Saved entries
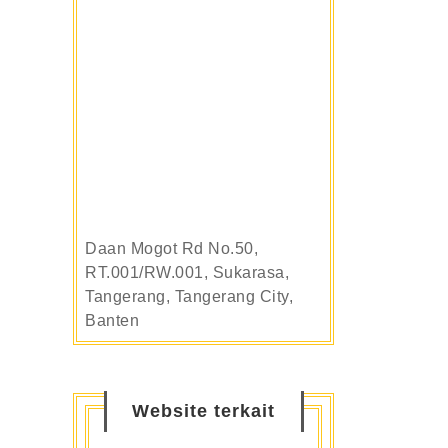
Daan Mogot Rd No.50,
RT.001/RW.001, Sukarasa,
Tangerang, Tangerang City,
Banten
Website terkait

* **Work item**: Every entry above needs to be retyped exactly; drop the pictures.

* **Worked solution**:
Daan Mogot Rd No.50,
RT.001/RW.001, Sukarasa,
Tangerang, Tangerang City,
Banten
Website terkait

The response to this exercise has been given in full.